Wildlife trafficking is a global crisis—one of the crucial conservation issues of our time— driving some of the world’s most beloved animals to the brink of extinction. Wildlife trafficking is also a people problem. It disrupts the livelihoods of local communities that depend upon wildlife and other natural resources for survival; threatens human health by exposing us to potential zoonotic diseases; and fuels government corruption and other forms of organized crime. The challenge we are facing is enormous. But solving this crisis is achievable if we work together and strategically implement all available tools in the fight against trafficking. Whistleblowers are an important and effective tool in fighting wildlife crime and should be used around the world to help law enforcement disrupt the criminal networks that illegally trade wildlife. Below are four ways this can be achieved:
1. Raise awareness about wildlife trafficking and whistleblower protection laws.
In early 2021, the Association of Zoos and Aquariums (AZA) conducted a public opinion poll on wildlife trafficking in the United States. The results indicated an overwhelming concern for wildlife trafficking, with 90% of respondents reporting it as a “serious problem.” The same poll revealed that 59% of respondents were likely to take action to combat trafficking by reporting a product or animal for sale that might be illegal, ranking this one of the top three (of ten) likely actions that people are willing to take. Furthermore, after exposure to our wildlife trafficking messaging, respondents were even more likely to take this action, with 65% of people saying they would be willing to report illegal activity.
By working together to raise awareness and educate the public about wildlife trafficking and whistleblower protection laws, and their associated monetary awards, we can create a compelling message that will amplify a tool that empowers more individuals to come forward and report suspicious activity.
2. Develop strategic partnerships to ensure ongoing collaboration.
AZA’s Wildlife Trafficking Alliance (WTA) is a coalition of more than eighty leading companies, nonprofits, and AZA-accredited zoos and aquariums, working together to combat wildlife trafficking globally. WTA coordinates efforts to: (1) Raise the public’s awareness of the scope of the wildlife trafficking crisis; (2) Effect behavior change to reduce consumer demand for wildlife and wildlife products; and (3) Mobilize companies to adopt best practices to assure that their goods and services are not being utilized by illegal wildlife traffickers, and to assist in raising public awareness and reducing demand.

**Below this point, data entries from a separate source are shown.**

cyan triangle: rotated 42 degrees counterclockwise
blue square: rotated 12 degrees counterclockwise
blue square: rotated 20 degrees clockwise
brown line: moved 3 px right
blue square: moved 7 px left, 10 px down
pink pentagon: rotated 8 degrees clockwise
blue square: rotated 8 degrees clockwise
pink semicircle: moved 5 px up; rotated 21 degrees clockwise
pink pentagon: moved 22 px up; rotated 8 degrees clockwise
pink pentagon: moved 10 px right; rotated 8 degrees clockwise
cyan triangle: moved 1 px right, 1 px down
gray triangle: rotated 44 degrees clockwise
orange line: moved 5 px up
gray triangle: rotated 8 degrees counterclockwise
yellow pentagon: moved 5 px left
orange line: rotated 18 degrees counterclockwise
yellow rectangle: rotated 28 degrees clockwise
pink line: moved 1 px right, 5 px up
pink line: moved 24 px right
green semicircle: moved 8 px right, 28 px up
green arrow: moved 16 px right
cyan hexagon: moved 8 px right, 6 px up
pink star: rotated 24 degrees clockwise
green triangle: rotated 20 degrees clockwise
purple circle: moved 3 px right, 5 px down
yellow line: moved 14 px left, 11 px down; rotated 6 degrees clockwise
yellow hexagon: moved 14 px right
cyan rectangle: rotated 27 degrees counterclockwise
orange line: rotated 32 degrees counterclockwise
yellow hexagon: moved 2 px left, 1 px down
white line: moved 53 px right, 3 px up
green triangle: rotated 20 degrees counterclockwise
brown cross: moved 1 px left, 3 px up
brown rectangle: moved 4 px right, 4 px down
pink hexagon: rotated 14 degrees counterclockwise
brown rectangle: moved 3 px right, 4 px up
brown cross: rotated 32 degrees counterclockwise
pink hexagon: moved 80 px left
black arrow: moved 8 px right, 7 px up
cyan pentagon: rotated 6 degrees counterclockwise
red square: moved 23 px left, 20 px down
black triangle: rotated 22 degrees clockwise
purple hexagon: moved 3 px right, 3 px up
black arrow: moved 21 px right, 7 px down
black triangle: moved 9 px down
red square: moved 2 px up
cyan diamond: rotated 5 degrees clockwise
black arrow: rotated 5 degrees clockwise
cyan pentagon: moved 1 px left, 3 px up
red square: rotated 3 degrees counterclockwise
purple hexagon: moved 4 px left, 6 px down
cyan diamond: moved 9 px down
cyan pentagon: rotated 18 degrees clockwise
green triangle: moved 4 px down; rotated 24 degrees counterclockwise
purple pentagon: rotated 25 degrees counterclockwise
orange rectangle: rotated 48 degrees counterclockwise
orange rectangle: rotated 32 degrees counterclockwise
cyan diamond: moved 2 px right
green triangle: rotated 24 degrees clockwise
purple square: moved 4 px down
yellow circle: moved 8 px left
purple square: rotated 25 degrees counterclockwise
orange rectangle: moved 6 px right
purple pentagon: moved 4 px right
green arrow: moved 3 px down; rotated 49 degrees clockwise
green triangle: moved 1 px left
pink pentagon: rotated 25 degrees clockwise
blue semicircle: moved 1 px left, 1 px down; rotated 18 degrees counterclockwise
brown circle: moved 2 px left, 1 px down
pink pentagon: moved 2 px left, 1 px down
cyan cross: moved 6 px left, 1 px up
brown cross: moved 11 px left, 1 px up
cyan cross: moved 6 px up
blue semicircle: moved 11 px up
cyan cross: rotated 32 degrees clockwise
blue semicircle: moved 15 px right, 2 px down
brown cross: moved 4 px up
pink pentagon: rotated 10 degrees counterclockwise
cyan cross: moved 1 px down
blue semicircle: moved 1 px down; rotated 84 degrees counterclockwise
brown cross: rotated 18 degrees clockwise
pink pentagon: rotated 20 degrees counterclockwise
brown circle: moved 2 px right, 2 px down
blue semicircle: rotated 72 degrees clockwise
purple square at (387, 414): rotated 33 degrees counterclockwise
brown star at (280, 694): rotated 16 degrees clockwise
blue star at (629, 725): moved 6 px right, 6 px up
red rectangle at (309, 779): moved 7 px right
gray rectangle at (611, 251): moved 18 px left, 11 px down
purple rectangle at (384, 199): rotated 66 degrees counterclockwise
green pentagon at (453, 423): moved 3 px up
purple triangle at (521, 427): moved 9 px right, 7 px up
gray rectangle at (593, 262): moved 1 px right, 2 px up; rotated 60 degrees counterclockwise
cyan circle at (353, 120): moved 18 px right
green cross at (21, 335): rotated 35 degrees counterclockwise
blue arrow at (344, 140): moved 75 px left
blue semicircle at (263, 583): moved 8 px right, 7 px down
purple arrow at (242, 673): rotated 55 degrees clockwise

In 2017, two WTA partners, National Whistleblower Center (NWC) and Earth League International (ELI), joined forces to further incentivize and protect whistleblowers. NWC’s Global Wildlife Whistleblower Program partnered with ELI’s WildLeaks to provide whistleblowers with a secure and confidential web-based platform to report wildlife crime and help connect whistleblowers with attorneys to help them apply for monetary rewards under appropriate U.S. laws.
Collaboration is critical to stop wildlife trafficking. WTA provides a unique network for our partners that fosters and amplifies such partnerships as we work together toward a common goal.
3. Advocate for continued bipartisan congressional leadership.
In recent years, the U.S. Congress has taken a leadership role in combating wildlife trafficking. And more importantly, Congress has taken a bipartisan approach to tackling this very important issue.
In 2016, AZA supported the bipartisan END Wildlife Trafficking Act, which provides vital tools to protect our national security and to save animals from extinction. AZA also supported the Wildlife Conservation and Anti-Trafficking Act (2019’s H.R. 864) and supports future bipartisan efforts that seek to provide additional protections for endangered wildlife and seek to curb wildlife trafficking through whistleblower rewards.
AZA supports current bipartisan efforts to end wildlife trafficking and combat zoonotic diseases and calls on Congress to act swiftly on legislation such as the Preventing Future Pandemics Act (H.R. 151/S. 37), The Big Cat Public Safety Act (H.R. 263/S/ 1210), and S. 521 to reauthorize the Saving Vanishing Species Semipostal stamp.
4. Include whistleblower provisions in international agreements.
AZA championed and supported three recently adopted International Union for Conservation of Nature (IUCN) resolutions that include whistleblower provisions. Resolutions 38, 40, and 54 highlight a variety of ways to encourage wildlife crime reporting, and subsequent protections and rewards, for those who come forward. Such resolutions can serve as a pathway forward for governments to incorporate whistleblower tools into wildlife crime strategies; and indicate potential support for incorporating whistleblowers into other existing international frameworks to fight transnational crime.
Combating wildlife trafficking is an increasingly complex issue; disrupting it will require a multi-sector and multi-solution approach. Whistleblower incentives and protections should be incorporated into national and international policies to supplement current enforcement strategies. Never have we had a better opportunity to make wildlife trafficking a more relatable and relevant issue. In a moment when we are still experiencing the devastating impacts of COVID-19—highlighting the interconnectedness of humans and nature—it is time to act.